LONDON - Rapid screening systems to identify compounds that selectively inhibit enzymes that carry out protein degradation in cells are likely to become available soon, allowing identification of new drugs to treat conditions such as cancers and diseases that cause muscle wasting.

The development of such screening assays will be made possible by the discovery by researchers in Sweden of a way of detecting activity of the intracellular protein degradation pathway that includes the molecular complex known as the proteasome. They report their work in a paper in the May 2000 Nature Biotechnology titled "Short-lived green fluorescent proteins for quantifying ubiquitin/proteasome-dependent proteolysis in living cells."

Maria Masucci, professor of virology at the Karolinska Institute in Stockholm, Sweden, told BioWorld International: "This method could be potentially very useful for identifying new types of substances which inhibit this pathway."

She and her colleagues have submitted a patent application on the technique, and are negotiating with a Swedish biotechnology company on an agreement to develop their work further.

The degradation of proteins inside cells is very closely regulated. Proteins destined for degradation are tagged by small proteins called ubiquitins. Once marked in this way, they become a substrate for the molecular complex called the proteasome, which is a giant protease. The proteasome unfolds the protein, which then enters a channel in the complex where several enzymes are located. These digest the protein, chopping it into small peptides.

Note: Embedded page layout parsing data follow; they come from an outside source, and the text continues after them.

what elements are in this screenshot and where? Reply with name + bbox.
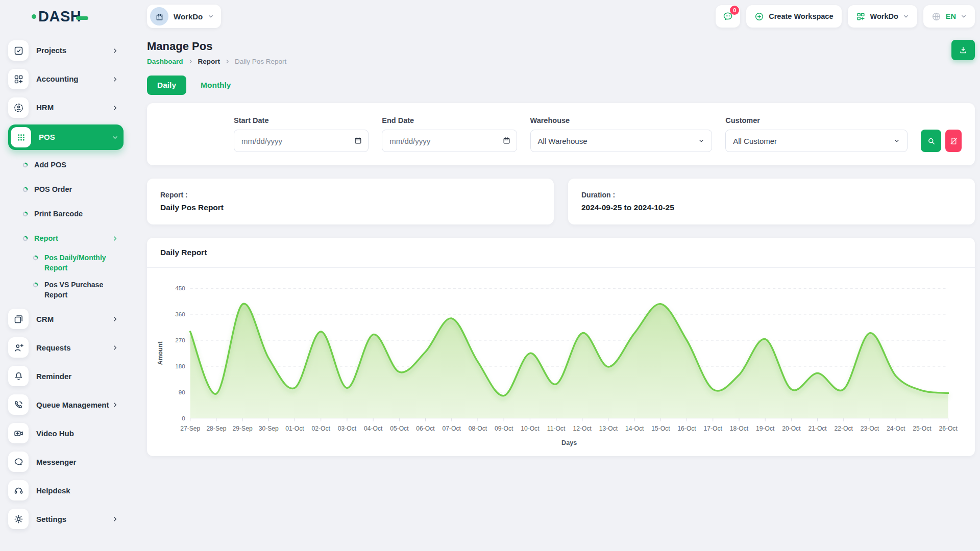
sidebar-item-accounting[interactable]: Accounting bbox=[8, 67, 124, 91]
workspace-menu-button[interactable]: WorkDo bbox=[848, 5, 917, 28]
reminder-icon bbox=[8, 366, 29, 386]
circle-bullet-icon bbox=[33, 280, 44, 288]
sidebar-item-print-barcode[interactable]: Print Barcode bbox=[8, 204, 124, 223]
sidebar-item-label: POS bbox=[39, 132, 112, 142]
customer-select[interactable]: All Customer bbox=[725, 130, 908, 152]
x-tick-label: 12-Oct bbox=[573, 425, 592, 432]
x-tick-label: 17-Oct bbox=[704, 425, 723, 432]
x-tick-label: 18-Oct bbox=[730, 425, 749, 432]
start-date-label: Start Date bbox=[234, 116, 369, 124]
sidebar-item-pos[interactable]: POS bbox=[8, 124, 124, 150]
plus-circle-icon bbox=[754, 12, 764, 21]
workspace-switcher[interactable]: WorkDo bbox=[147, 5, 221, 28]
language-code: EN bbox=[946, 12, 956, 20]
x-tick-label: 03-Oct bbox=[338, 425, 357, 432]
duration-label: Duration : bbox=[581, 191, 962, 199]
breadcrumb-report[interactable]: Report bbox=[198, 58, 220, 65]
sidebar-item-crm[interactable]: CRM bbox=[8, 307, 124, 331]
report-summary-card: Report : Daily Pos Report bbox=[147, 179, 554, 224]
y-tick-label: 270 bbox=[175, 337, 185, 343]
sidebar-item-label: Accounting bbox=[36, 74, 112, 84]
sidebar-item-helpdesk[interactable]: Helpdesk bbox=[8, 479, 124, 502]
chevron-right-icon bbox=[225, 59, 230, 64]
projects-icon bbox=[8, 40, 29, 61]
x-tick-label: 25-Oct bbox=[913, 425, 932, 432]
breadcrumb-dashboard[interactable]: Dashboard bbox=[147, 58, 183, 65]
customer-label: Customer bbox=[725, 116, 908, 124]
sidebar-item-label: Requests bbox=[36, 343, 112, 353]
sidebar-item-label: Projects bbox=[36, 45, 112, 56]
y-axis-title: Amount bbox=[157, 342, 164, 365]
search-icon bbox=[927, 137, 936, 145]
sidebar-item-pos-order[interactable]: POS Order bbox=[8, 180, 124, 199]
sidebar-item-messenger[interactable]: Messenger bbox=[8, 450, 124, 473]
requests-icon bbox=[8, 337, 29, 358]
x-tick-label: 14-Oct bbox=[625, 425, 644, 432]
warehouse-select[interactable]: All Warehouse bbox=[530, 130, 713, 152]
x-tick-label: 05-Oct bbox=[390, 425, 409, 432]
download-icon bbox=[959, 45, 968, 55]
workspace-name: WorkDo bbox=[174, 12, 203, 21]
circle-bullet-icon bbox=[22, 211, 34, 217]
warehouse-label: Warehouse bbox=[530, 116, 713, 124]
file-slash-icon bbox=[949, 137, 958, 145]
y-tick-label: 90 bbox=[179, 389, 185, 395]
chevron-right-icon bbox=[112, 235, 118, 242]
sidebar-item-hrm[interactable]: HRM bbox=[8, 96, 124, 119]
start-date-input[interactable] bbox=[234, 130, 369, 152]
notification-badge: 0 bbox=[730, 6, 739, 15]
sidebar-item-reminder[interactable]: Reminder bbox=[8, 364, 124, 388]
x-tick-label: 16-Oct bbox=[677, 425, 696, 432]
reset-filter-button[interactable] bbox=[945, 130, 962, 152]
circle-bullet-icon bbox=[22, 236, 34, 241]
x-tick-label: 13-Oct bbox=[599, 425, 618, 432]
hrm-icon bbox=[8, 97, 29, 118]
sidebar-item-pos-vs-purchase-report[interactable]: Pos VS Purchase Report bbox=[8, 280, 124, 300]
tab-daily[interactable]: Daily bbox=[147, 76, 186, 95]
x-tick-label: 24-Oct bbox=[887, 425, 905, 432]
sidebar-item-label: POS Order bbox=[34, 185, 72, 193]
app-logo[interactable]: DASH bbox=[0, 0, 133, 33]
sidebar-item-video-hub[interactable]: Video Hub bbox=[8, 421, 124, 445]
sidebar-item-requests[interactable]: Requests bbox=[8, 336, 124, 359]
sidebar-item-label: Report bbox=[34, 234, 58, 242]
tab-monthly[interactable]: Monthly bbox=[201, 81, 231, 90]
sidebar-item-label: CRM bbox=[36, 314, 112, 324]
top-header: WorkDo 0 Create Workspace WorkDo EN bbox=[147, 0, 975, 33]
logo-dot-icon bbox=[32, 14, 36, 19]
chevron-down-icon bbox=[208, 13, 214, 19]
sidebar-item-report[interactable]: Report bbox=[8, 229, 124, 248]
download-report-button[interactable] bbox=[951, 40, 975, 60]
search-button[interactable] bbox=[921, 130, 941, 152]
sidebar-item-label: Queue Management bbox=[36, 400, 112, 410]
circle-bullet-icon bbox=[22, 162, 34, 168]
create-workspace-button[interactable]: Create Workspace bbox=[746, 5, 841, 28]
sidebar-item-label: Reminder bbox=[36, 371, 124, 382]
logo-text: DASH bbox=[38, 8, 81, 25]
x-tick-label: 15-Oct bbox=[651, 425, 670, 432]
sidebar-item-label: Add POS bbox=[34, 161, 66, 169]
sidebar-item-label: Print Barcode bbox=[34, 210, 83, 218]
x-tick-label: 04-Oct bbox=[364, 425, 383, 432]
sidebar-item-label: Pos VS Purchase Report bbox=[44, 280, 121, 300]
end-date-input[interactable] bbox=[382, 130, 517, 152]
x-tick-label: 30-Sep bbox=[259, 425, 279, 432]
end-date-label: End Date bbox=[382, 116, 517, 124]
notifications-button[interactable]: 0 bbox=[716, 5, 740, 28]
chevron-right-icon bbox=[112, 344, 118, 351]
x-tick-label: 08-Oct bbox=[469, 425, 487, 432]
sidebar-item-pos-daily-monthly-report[interactable]: Pos Daily/Monthly Report bbox=[8, 253, 124, 273]
x-tick-label: 19-Oct bbox=[756, 425, 775, 432]
report-period-tabs: DailyMonthly bbox=[147, 76, 975, 95]
start-date-group: Start Date bbox=[234, 116, 369, 152]
language-menu-button[interactable]: EN bbox=[923, 5, 975, 28]
duration-summary-card: Duration : 2024-09-25 to 2024-10-25 bbox=[568, 179, 975, 224]
sidebar-item-projects[interactable]: Projects bbox=[8, 39, 124, 62]
sidebar-item-queue-management[interactable]: Queue Management bbox=[8, 393, 124, 416]
page-title: Manage Pos bbox=[147, 40, 286, 53]
sidebar-item-add-pos[interactable]: Add POS bbox=[8, 155, 124, 174]
duration-value: 2024-09-25 to 2024-10-25 bbox=[581, 203, 962, 212]
chevron-right-icon bbox=[112, 76, 118, 83]
y-tick-label: 360 bbox=[175, 311, 185, 317]
sidebar-item-settings[interactable]: Settings bbox=[8, 507, 124, 531]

"This pathway is essential for cell survival," Masucci said. "The half-life of many different proteins, such as the cyclins which regulate the cell cycle, and pro-apoptotic enzymes, is very carefully controlled. So, if this pathway is altered in some way, many different diseases can result, such as cancers and muscle wasting diseases."

Masucci and her colleagues discovered several years ago, for example, that a protein of the Epstein-Barr virus is able to block the pathway and thus avoid degradation. It has also been shown, she said, that a protein produced by the human papilloma viruses is able to induce degradation of the tumor suppressor protein p53 by the proteasome.

In light of such findings, the team wanted to gain a better understanding of how the ubiquitin-proteasome pathway is regulated, and how it could be modulated. They were hampered, however, by the lack of a simple method of studying the pathway in living cells.

To overcome this problem, they fused the fluorescent marker molecule called green fluorescent protein (GFP) to ubiquitin, with an amino acid in between.

Masucci explained: "If this fusion protein is put into cells, the ubiquitin part will be cleaved off and the first amino acid exposed, thus generating a substrate for the pathway. How efficiently this protein will be degraded depends on the nature of this first amino acid. When the pathway is not very active, the cells will remain fluorescent, but if the pathway is very active, the fluorescent reporter is degraded and the cells will not be fluorescent. This provides a very good technique for measuring the activity of any substance that will modulate the activity of the pathway."

Use of such fluorescent fusion proteins should make it possible to identify different substances that inhibit the pathway at different points. "There is now a great interest in finding different types of drugs that will modulate the pathway," Masucci said. "For example, there are already clinical trials in progress evaluating the use of proteasome inhibitors in the treatment of cancer. If we can block the degradation of pro-apoptotic proteins, cells will die. So if we can work out the correct pharmacological concentration of such substances, one could hope to selectively kill tumor cells."

The channel of the proteasome contains various enzymes, Masucci added, which together generate a particular subset of peptides when breaking down a protein. Inhibiting one or more of these enzymes would give rise to a different family of peptides.

"In this way," Masucci said, "one could imagine changing the antigenicity of cells. Selective modification of the pathway could lead to therapies for autoimmune diseases or allergic diseases, or generally make it possible to modify what cells show to the immune system."

Commenting on the paper in the same issue of Nature Biotechnology, in an article titled "Probing the proteasome pathway," Alfred Goldberg, professor of cell biology at Harvard Medical School in Boston, said the method should prove "very useful." GFP fusions will allow not only automated fluorescent-activated cell sorter analysis, but also high-throughput screening for novel inhibitors, he said.

Goldberg concluded: "It is likely that many investigators will also soon be following the breakdown of proteins of medical importance (such as IkB and p53) by creating similar GFP fusions."